Only this will be representative of what law really is today and fit the needs of the legal profession. Studies on the sociology and history of the legal profession have highlighted that the precise role of the legal profession is historically contingent, and that that role also impacts on the style of lawyering. It is inevitable that the changes in the structure and character of the market for legal services will affect the recruitment policies for lawyers and the legal training expected of them. A survey by The European Lawyer notes that there is increased competition in the recruitment process for top lawyers, with firms recruiting at an increasingly early stage and looking for lawyers with international training, preferring people with diverse and international (or transnational) training. This is not exclusive of law firms: international legal masters degrees are now a usual requirement to access legal jobs at international organisations and, increasingly, for in-house positions at large companies.
Paradoxically, the need to adapt to changes in legal practice may require a stronger theoretical understanding of law in legal education. That is, the right theorisation of law; one that is not a mere abstraction from legal practice, but that genuinely engages with the institutions and processes that shape that practice beyond simply the textual legal materials. It is only by truly understanding the “mechanics” of law that students will be able to make sense of and adapt to the constant changes in the law and the different legal contexts and cultures in which they will be required to practise it. Even from a purely advocacy perspective, the move from systematising to understanding the law is much more effective for the purposes of constructing different possible legal narratives that can be successfully put forward before courts and other legally relevant actors.
The changes in the law must be reflected in changes in the teaching of the law: its curricula, with new courses and skills, but also its methods and pedagogical approaches. However, they must remain legal. Simply adding to the study of doctrinal law the study of other legally relevant social disciplines may do more harm than good if the right link is not established with the law. The focus should always be on law and the departure point must be the existing legal sources. That is the point beautifully conveyed by Joseph Weiler’s term of “Total Law”. Those things are relevant to the extent they illuminate legal issues, improve our advocacy and make us better lawyers. If they do, then they are part of the law. It is those that are not taking them into account that are leaving out of legal teaching certain aspects of the law.

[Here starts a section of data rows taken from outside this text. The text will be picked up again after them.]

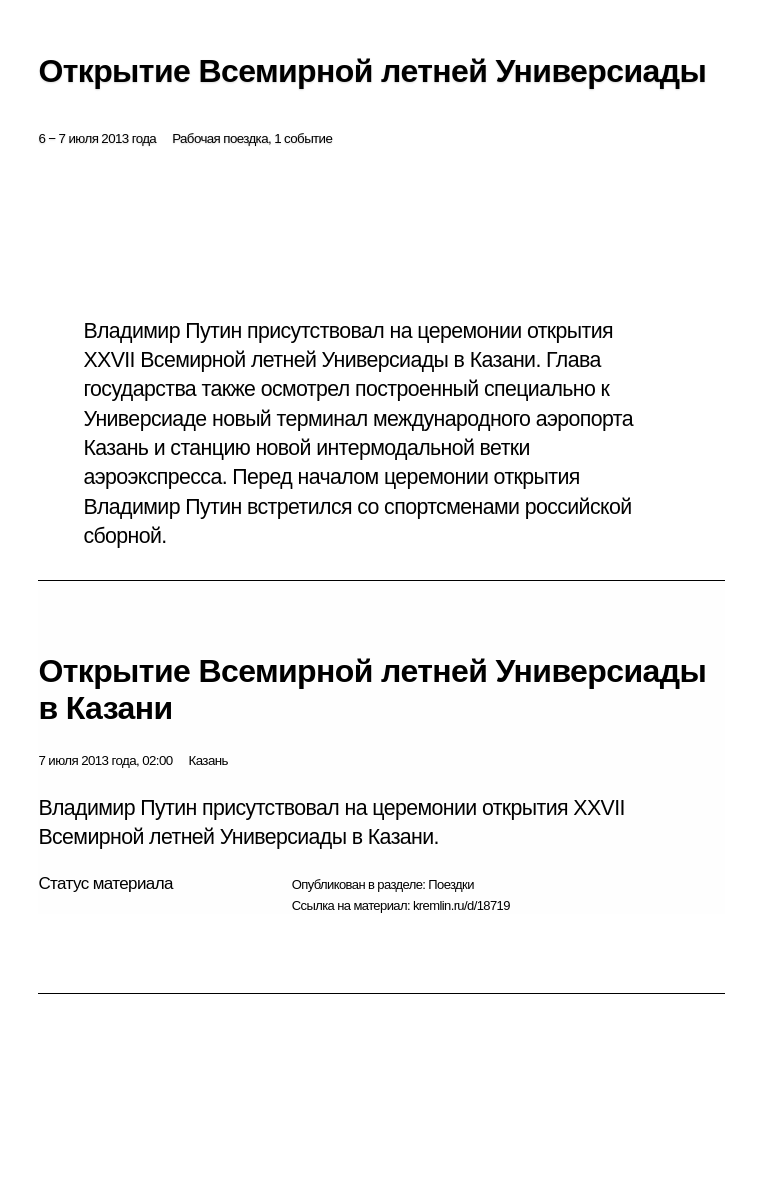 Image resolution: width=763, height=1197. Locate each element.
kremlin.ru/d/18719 (461, 905)
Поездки (451, 884) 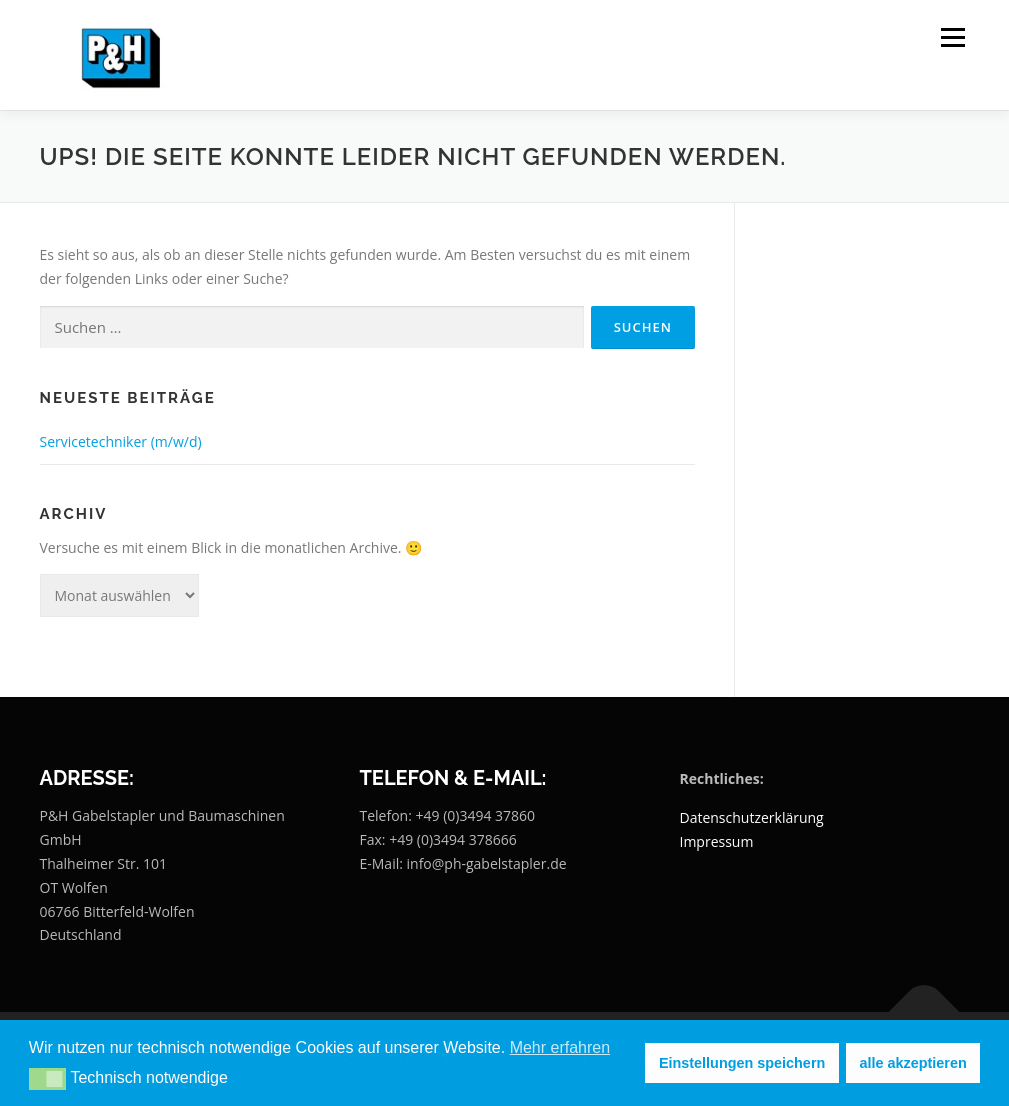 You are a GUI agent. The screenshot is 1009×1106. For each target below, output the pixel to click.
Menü (952, 37)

It is this enormous challenge that we embrace at the Católica Global School of Law. For that, we employ a stellar international faculty committed to this understanding of the law and legal education. That is not enough, however. In order to be successful, such teaching should take place in a truly European and international community of learning also committed to that goal. That is what we expect of students and that is why we believe you chose us.
There is much to be done at the Católica Global School of Law, but we have the right foundations: a faculty and student body, diverse and of high quality, committed to a different way of teaching and learning the law.
Miguel Poiares Maduro
Católica Global School of Law
 See Lawrence Friedman, “Lawyers in Cross-Cultural Perspective”, in Richard L. Abel and Philip S.C. Lewis (eds.), Lawyers in Society: Comparative Theories, Beard Books, 2989, p. 8.